The rule would also lower the bar for issuing precedential BIA decisions. Currently, only the entire board sitting en banc or the attorney general can designate a decision as precedential. The rule would allow only a three-member BIA panel to vote to do so if it circulates an advance copy of its proposed decision to the full board, thus giving it a chance to take up the issue en banc. The decision could become precedent if a majority of the panel deems it so.
But the full BIA can only review so many cases, given the “crush of a massive backlog,” and may not even have sufficient time to fully consider whether proposed precedents are worth taking up en banc, Legomsky said.
“This means that two of the 21 authorized board members will be able to bind not only all [Department of Homeland Security] adjudicators and all immigration judges, but even future BIA panels,” Legomsky said. “The safeguard of advance circulation of the proposed opinion to the full board, while mitigating the risk of a poorly reasoned or objectionable precedent, is an inadequate protection.”

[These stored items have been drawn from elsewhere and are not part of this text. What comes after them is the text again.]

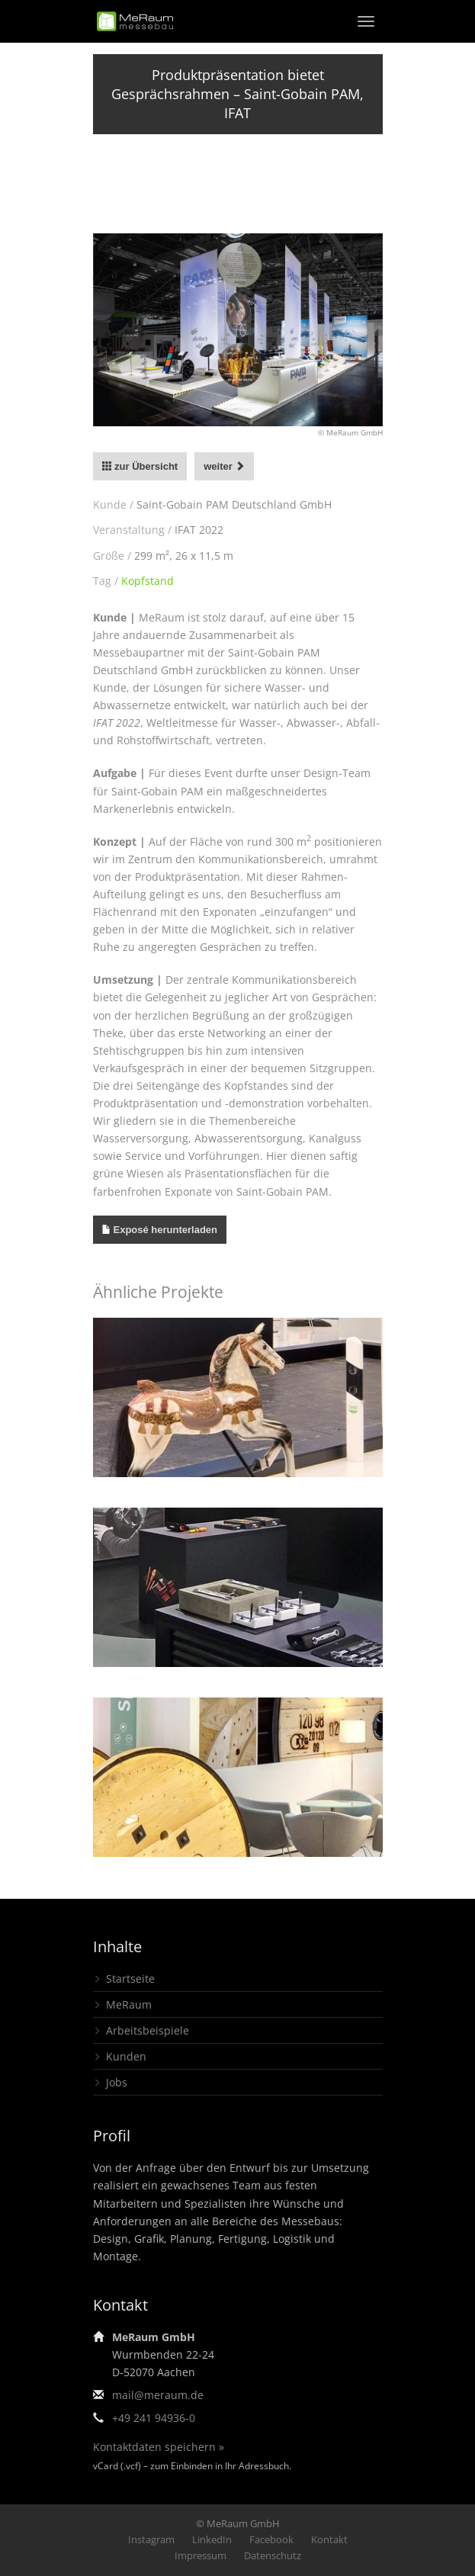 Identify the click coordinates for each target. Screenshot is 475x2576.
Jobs (116, 2082)
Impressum (200, 2555)
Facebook (271, 2539)
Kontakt (329, 2539)
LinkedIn (212, 2539)
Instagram (151, 2539)
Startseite (130, 1978)
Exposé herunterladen (166, 1229)
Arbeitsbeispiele (147, 2030)
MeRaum (129, 2004)
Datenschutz (272, 2555)
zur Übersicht (140, 466)
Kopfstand (147, 580)
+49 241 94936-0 (153, 2418)
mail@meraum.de (158, 2395)
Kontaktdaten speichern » (158, 2446)
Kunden (126, 2056)
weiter (224, 466) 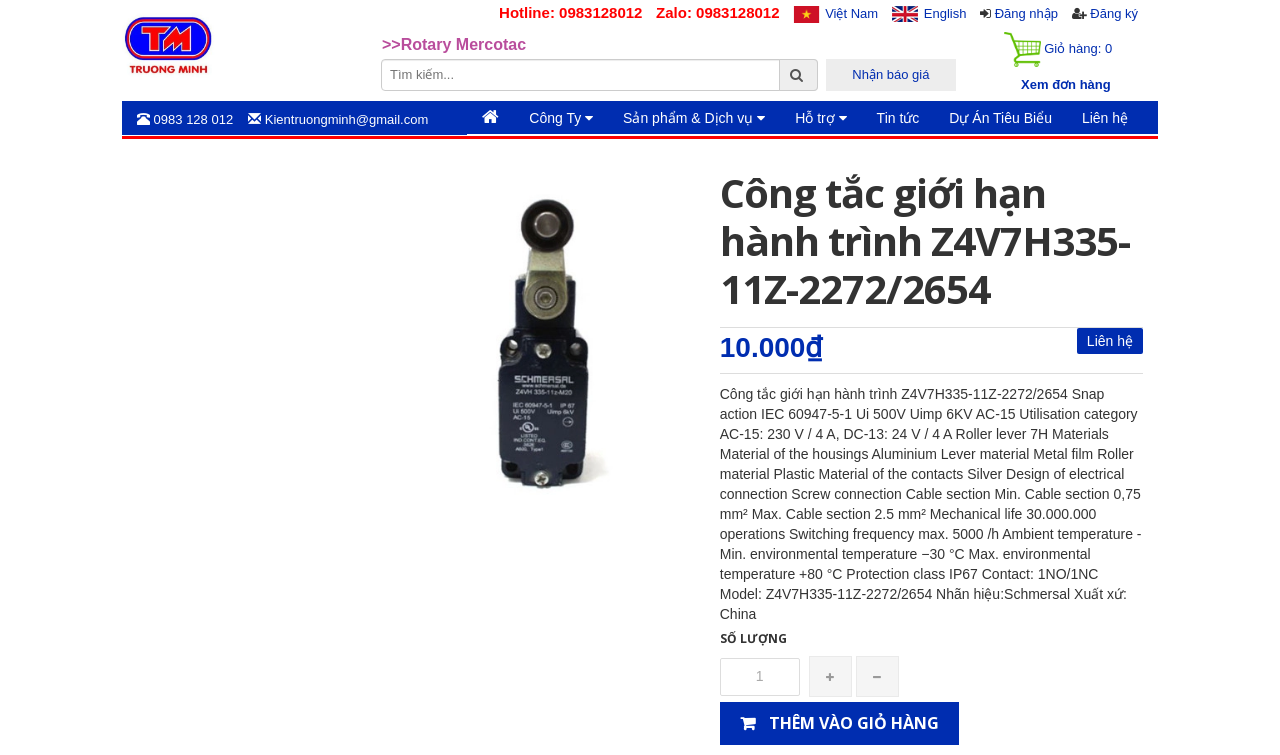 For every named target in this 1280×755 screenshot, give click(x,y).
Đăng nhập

Legomsky said that, in enabling the BIA to issue more precedential decisions, the DOJ is trying to contravene appellate court decisions with which it disagrees. Several courts of appeals, he noted, have held that courts need not give Chevron deference to any legal conclusions contained in non-precedential BIA decisions.
Continuing Sessions’ Legacy
Kevin Johnson, the dean of the University of California, Davis School of Law, said the rule appears to be a continuation of former U.S. Attorney General Jeff Sessions’ administrative changes to the immigration court system. He had pursued similar goals in intervening in BIA cases to take procedural steps to expedite decision-making, as well as imposing case quotas on immigration judges as part of their performance reviews.
Under the Administrative Procedure Act, the attorney general has the power to “certify” decisions issued by the BIA for further review. In recent decades, attorneys general have been expected to use certification sparingly so as to preserve the BIA’s decision-making authority. Sessions, however, certified eight decisions in less than two years.
In so doing, he stripped immigration judges of their ability to “administratively close” cases they deemed unworthy of pursuit and established narrow circumstances under which they may grant “continuances” to pause deportation proceedings, leaving them with little means of controlling their own dockets. The previously closed cases could now go back on immigration court dockets, according to the DOJ, expanding the backlog even further.
Sessions also instructed immigration judges to resolve cases quickly and implemented a new case quota system by which they would be evaluated. Those developments, coupled with the BIA decisions restricting the discretion of immigration judges, have led to a renewed push to make immigration courts independent of the DOJ, attorneys said.
As evidenced by Barr’s rule, the same administrative policy goals seem to have carried over into his tenure, Valenzuela said.
“It may not matter who the players are,” she said. “This is an agenda that has long been in the works.”